Inicio / OPINIÓN / Ejemplo de esfuerzo

Ejemplo de esfuerzo

Opinión-colorErick Zúñiga

En las montañas de Veracruz, al pie del Pico de Orizaba, se encuentra el municipio de La Perla. Allá, los habitantes no cuentan con suficientes servicios médicos, comunicaciones o escuelas. Existe tala inmoderada y clandestina de bosques que pone en riesgo los ecosistemas de la zona. Los suelos están erosionados y contaminados con plagas que afectan las siembras y flores de ornato.

En La Perla viven 24 mil personas, la mayoría en pobreza. Para familias enteras, el hambre, el frío, las enfermedades y las carencias de todo tipo son lo cotidiano.

Sus cultivos como papas y habas se pudren antes de la cosecha y, pese a los esfuerzos de la autoridad municipal, urgen apoyos estatales y federales para elaborar un buen diagnóstico y ponerle solución a ese problema.

Con frecuencia, las mujeres enfrentan solas la pobreza, pues los hombres y jóvenes emigran en busca de oportunidades. Muchos no vuelven. Así que ellas buscan, como pueden, alimentar a sus hijos y sacar adelante a sus familias.

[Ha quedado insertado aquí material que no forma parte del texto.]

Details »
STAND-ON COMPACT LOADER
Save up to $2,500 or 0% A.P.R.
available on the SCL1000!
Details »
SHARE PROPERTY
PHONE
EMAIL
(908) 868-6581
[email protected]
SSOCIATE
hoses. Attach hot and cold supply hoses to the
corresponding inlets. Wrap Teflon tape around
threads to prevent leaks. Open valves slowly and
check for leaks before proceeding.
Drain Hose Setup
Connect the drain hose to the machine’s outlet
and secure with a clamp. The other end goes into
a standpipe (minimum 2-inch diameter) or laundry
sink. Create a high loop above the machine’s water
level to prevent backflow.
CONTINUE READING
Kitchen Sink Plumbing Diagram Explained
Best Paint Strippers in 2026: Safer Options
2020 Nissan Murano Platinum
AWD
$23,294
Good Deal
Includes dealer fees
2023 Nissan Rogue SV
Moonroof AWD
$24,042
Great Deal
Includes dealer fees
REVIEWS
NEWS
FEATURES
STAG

Apoyadas por los sacerdotes Alfonso Aguilar y Proceso Sebastián, algunas mujeres buscan soluciones a sus muchos problemas, empezando por reconstruir el tejido social.

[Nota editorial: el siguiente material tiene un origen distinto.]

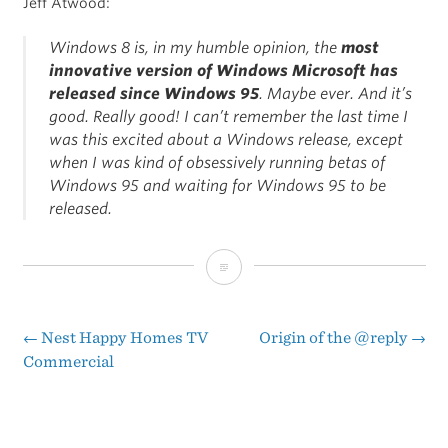
Jeff Atwood:
Windows 8 is, in my humble opinion, the
most
innovative version of Windows Microsoft has
released since Windows 95
. Maybe ever. And it’s
good. Really good! I can’t remember the last time I
was this excited about a Windows release, except
when I was kind of obsessively running betas of
Windows 95 and waiting for Windows 95 to be
released.
Betting
the
Company
←
Nest Happy Homes TV
Origin of the @reply
→
Post
Commercial
on
navigation
Windows
8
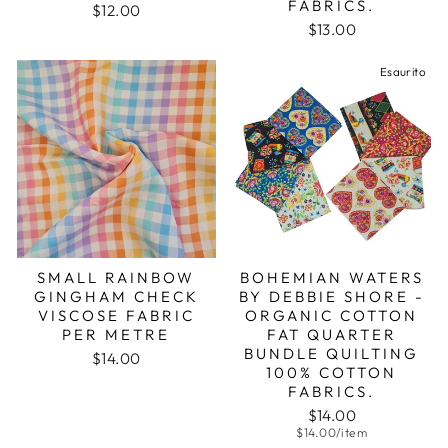
FABRICS.
$12.00
$13.00
Esaurito
SMALL RAINBOW
BOHEMIAN WATERS
GINGHAM CHECK
BY DEBBIE SHORE -
VISCOSE FABRIC
ORGANIC COTTON
PER METRE
FAT QUARTER
BUNDLE QUILTING
$14.00
100% COTTON
FABRICS.
$14.00
$14.00/item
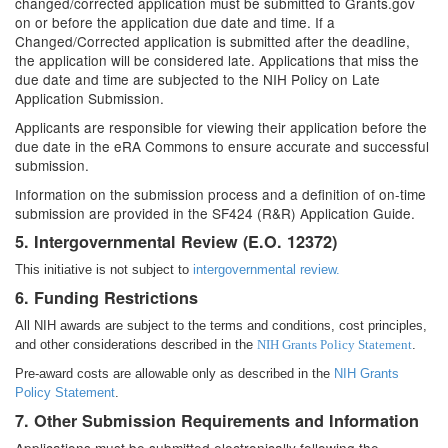
changed/corrected application must be submitted to Grants.gov
on or before the application due date and time. If a
Changed/Corrected application is submitted after the deadline,
the application will be considered late. Applications that miss the
due date and time are subjected to the NIH Policy on Late
Application Submission.
Applicants are responsible for viewing their application before the
due date in the eRA Commons to ensure accurate and successful
submission.
Information on the submission process and a definition of on-time
submission are provided in the SF424 (R&R) Application Guide.
5. Intergovernmental Review (E.O. 12372)
This initiative is not subject to
intergovernmental review.
6. Funding Restrictions
All NIH awards are subject to the terms and conditions, cost principles,
and other considerations described in the
NIH Grants Policy Statement
.
Pre-award costs are allowable only as described in the
NIH Grants
Policy Statement
.
7. Other Submission Requirements and Information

Los sacerdotes las pusieron en contacto con Chesterton Instituto Superior que las ayudó a organizarse, las capacitó, las empoderó  y las ayudó para instalar seis micro invernaderos con riego tecnificado y equipos para aprovechar energía solar y agua de lluvia, que forman parte de los elementos de un proyecto que considera como uno de sus ejes fundamentales el cuidado del medio ambiente.

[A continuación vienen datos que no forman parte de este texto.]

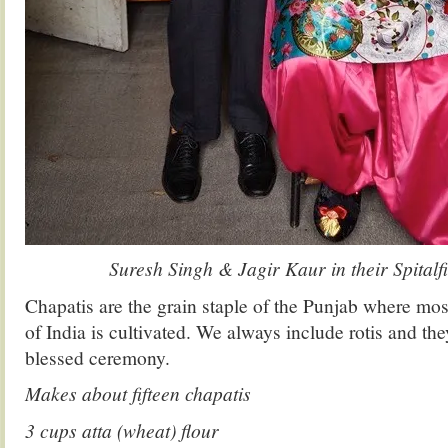
Suresh Singh & Jagir Kaur in their Spitalfi
Chapatis are the grain staple of the Punjab where most
of India is cultivated. We always include rotis and the
blessed ceremony.
Makes about fifteen chapatis
3 cups atta (wheat) flour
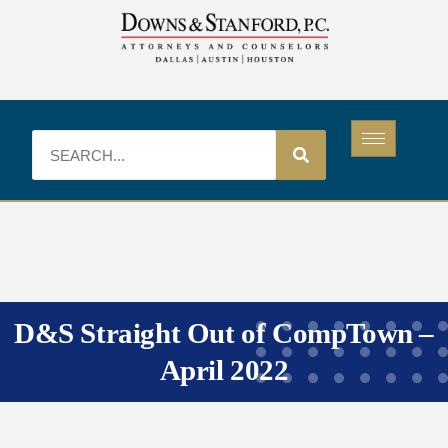
D&S Straight Out of CompTown –
April 2022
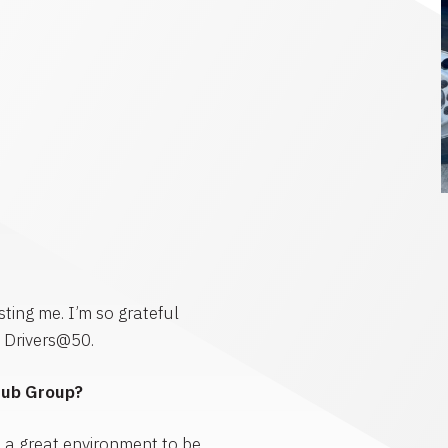
ting me. I’m so grateful
0 Drivers@50.
Hub Group?
s a great environment to be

Ahora, las mujeres de La Perla, con la infraestructura instalada, pueden producir hasta tres toneladas de hongos tipo seta cada 2 meses. Una vez que se cosecha, la paja del cultivo se utiliza para producir abono de lombriz, que mejora los suelos de sus parcelas. Están en la fase experimental del proceso, pero pronto lograrán la meta. Parte de lo que cosechan lo distribuyen entre las integrantes y otra parte la venden a sus vecinos. “No ha sido fácil”, dice Teresa Urbina, “algunas no querían trabajar y mejor esperaban pasivamente las ayudas del gobierno. Otras decían que sólo eran más promesas, pero cuando vieron los hechos se convencieron de que iba en serio y ahora hay gente en lista de espera para participar”.

La asociación Chesterton les ofrece también talleres de cocina y de elaboración de conservas con setas, así como formación, acompañamiento y asesoría permanente.

El esfuerzo de estas mujeres, además de empoderarlas y ayudarlas a alimentarse mejor, les mereció un reconocimiento: El pasado 15 de octubre, Teresa Urbina, una de las líderes, recibió el premio a la Creatividad de las mujeres en el medio rural que otorga la organización Cumbre Mundial de las Mujeres, con sede en Suiza.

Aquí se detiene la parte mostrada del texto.